Quanto à frase que mais gostei, reveladora da tua curiosidade pela vida e não pela estandardização de costumes, aqui a transcrevo:
"E um enorme dilema, diariamente, abdicar de sitios cheios de gente de todo o Mundo pronta a divertir-se, em prol de capitais desorganizadas ou cidades poluidas. Mas, se nao fossem essas, mais valia ter passado o verao em Ibiza ou nas ilhas Gregas."
Abraços
PS - Fazem os Coldplay uma bela banda sonora para a tropicalidade/rusticalidade da América Cenral? LOL
tropicalidade/rusticidade, sorry
“...mas agora que passei por essa semana de verdadeira loucura caribenha, ja tenho vontade de mais autocarros, de mais escapes, de mais comida de rua, de mais espanhol, de mais Verdade. E por isso, faco-me de novo a estrada, sem muita nocao de destino, na certeza de que tudo o que vier sera bom”.
Dirección: sur, destino: Macondo?
Aqui deste lado.. as traineiras lá estavam. Perguntaram por ti.
I’m lovin’ it, continua. 15 dias, 15 posts!

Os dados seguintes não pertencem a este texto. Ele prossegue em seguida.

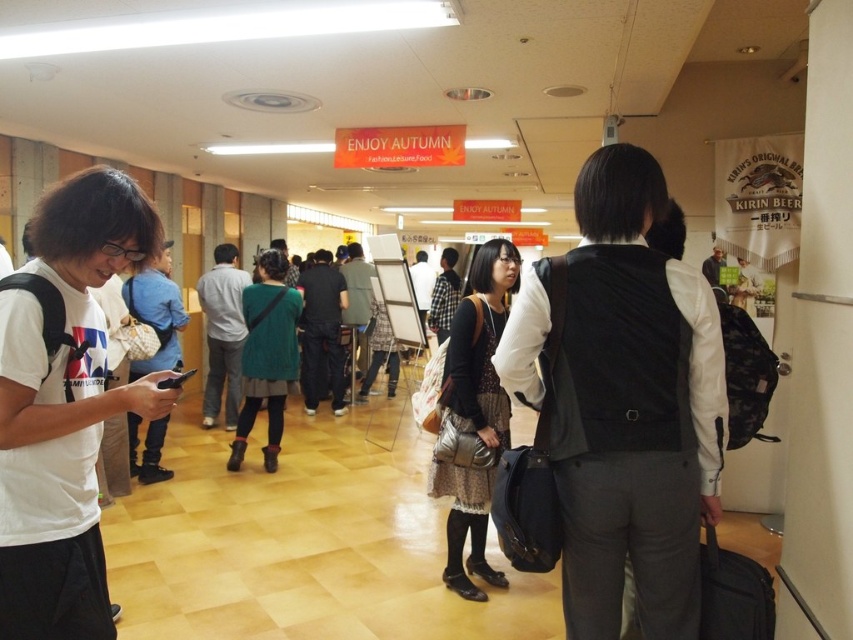 Can you confirm if black matte vest at center is taller than white matte t-shirt at left?

Yes, black matte vest at center is taller than white matte t-shirt at left.

Which of these two, black matte vest at center or white matte t-shirt at left, stands taller?

With more height is black matte vest at center.

The width and height of the screenshot is (853, 640). What do you see at coordinates (624, 403) in the screenshot?
I see `black matte vest at center` at bounding box center [624, 403].

Where is `black matte vest at center`? This screenshot has height=640, width=853. black matte vest at center is located at coordinates (624, 403). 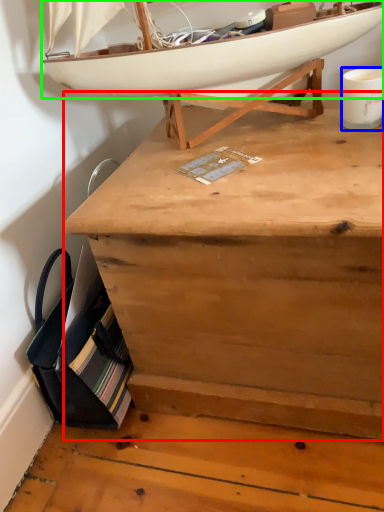 Question: Which object is the farthest from desk (highlighted by a red box)? Choose among these: coffee cup (highlighted by a blue box) or boat (highlighted by a green box).

Choices:
 (A) coffee cup
 (B) boat

Answer: (A) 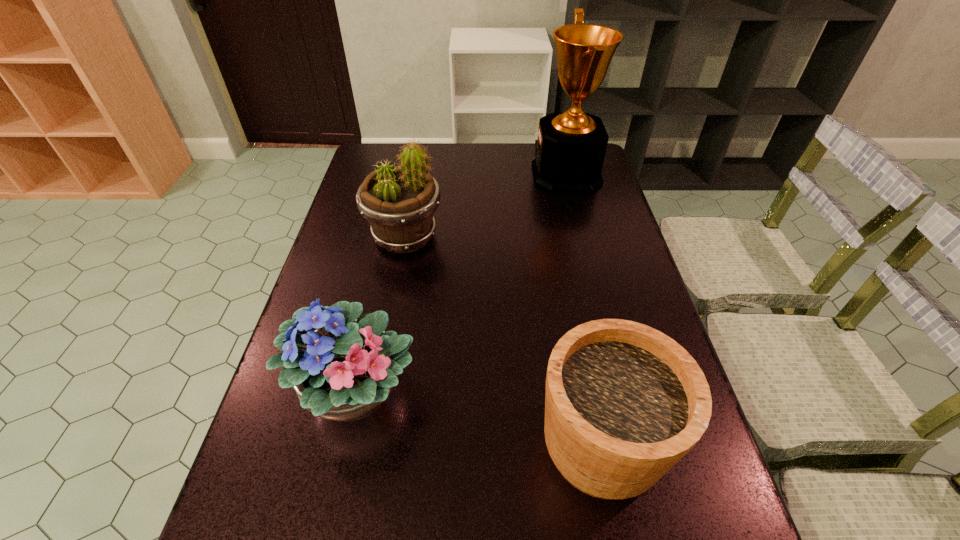 This screenshot has height=540, width=960. Find the location of `vacant area situated 0.220m on the back of the third nearest object`. vacant area situated 0.220m on the back of the third nearest object is located at coordinates (417, 176).

Locate an element on the screen. The width and height of the screenshot is (960, 540). free space located 0.400m on the left of the right flowerpot is located at coordinates (335, 445).

Where is `free point located on the back of the bouquet`? This screenshot has width=960, height=540. free point located on the back of the bouquet is located at coordinates [372, 318].

Locate an element on the screen. object that is at the far edge is located at coordinates (570, 149).

At what (x,y) coordinates should I click in order to perform the action: click on flowerpot that is at the left edge. Please return your answer as a coordinate pair (x, y). This screenshot has height=540, width=960. Looking at the image, I should click on (399, 202).

Where is `bouquet at the left edge`? bouquet at the left edge is located at coordinates (343, 371).

You are a GUI agent. You are given a task and a screenshot of the screen. Output one action in this format:
    pyautogui.click(x=<x>, y=<y>)
    Task: Click on the trophy cup situated at the right edge
    
    Given the screenshot: What is the action you would take?
    [x=570, y=149]

Locate an element on the screen. This screenshot has height=540, width=960. flowerpot that is positioned at the right edge is located at coordinates (624, 402).

Where is `object situated at the far right corner`? The image size is (960, 540). object situated at the far right corner is located at coordinates (570, 149).

Locate an element on the screen. The height and width of the screenshot is (540, 960). vacant space at the far edge of the desktop is located at coordinates (481, 161). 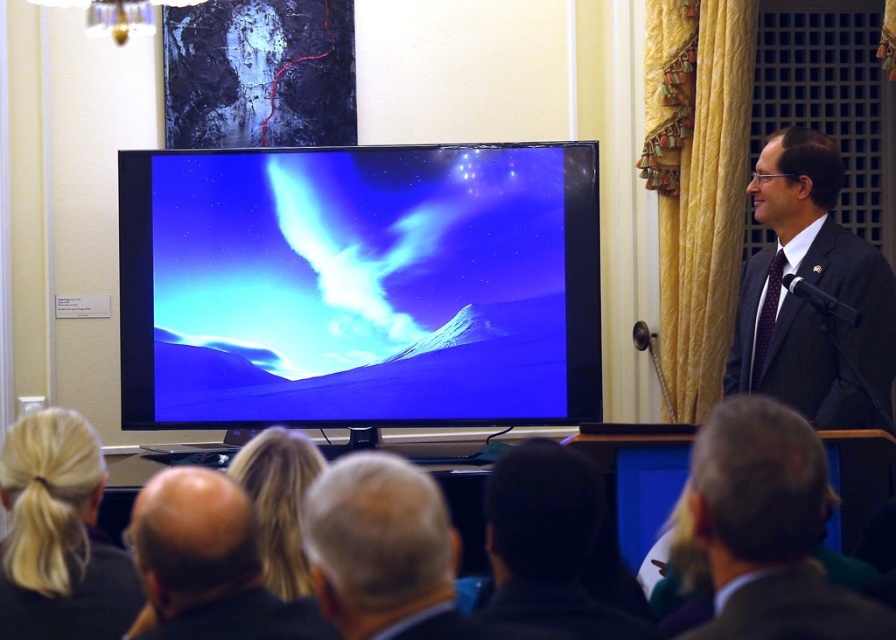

Não preciso de ler duas vezes tudo o que escreves para me contextualizar. Não são precisos relógios de contar dias e folhas de calendário. Os 15 dias que faltam não têm corpo, são só mais momentos, mais sorrisos, mais sensações, mais equilíbrios, mais escassez, mais sede, menos amendoins, mais memórias de avôs altos e magrinhos, mais mãos, mais tornozelos, mais kilometros, mais pescadores, mais maresia,...mais vida. De facto, não há preço para tudo isso. Não há preço para as horas mal dormidas em viagens, não há preço para as emoções intemporais. Não há preço para os passos que te prendem a essas terras que percorres sem pressas. Obrigada Luís pelos teus relatos. Apetece-me sempre partir para essas terras e perder a pressa que me prende a este PC, que me conduz os passos pela Avenida da Liberdade abaixo em direcção ao rio. Às vezes, fico pelo cais à espera dos mesmos pescadores, dos mesmos cheiros, da mesma maresia. Às vezes, aparecem. Outras não. Boa viagem.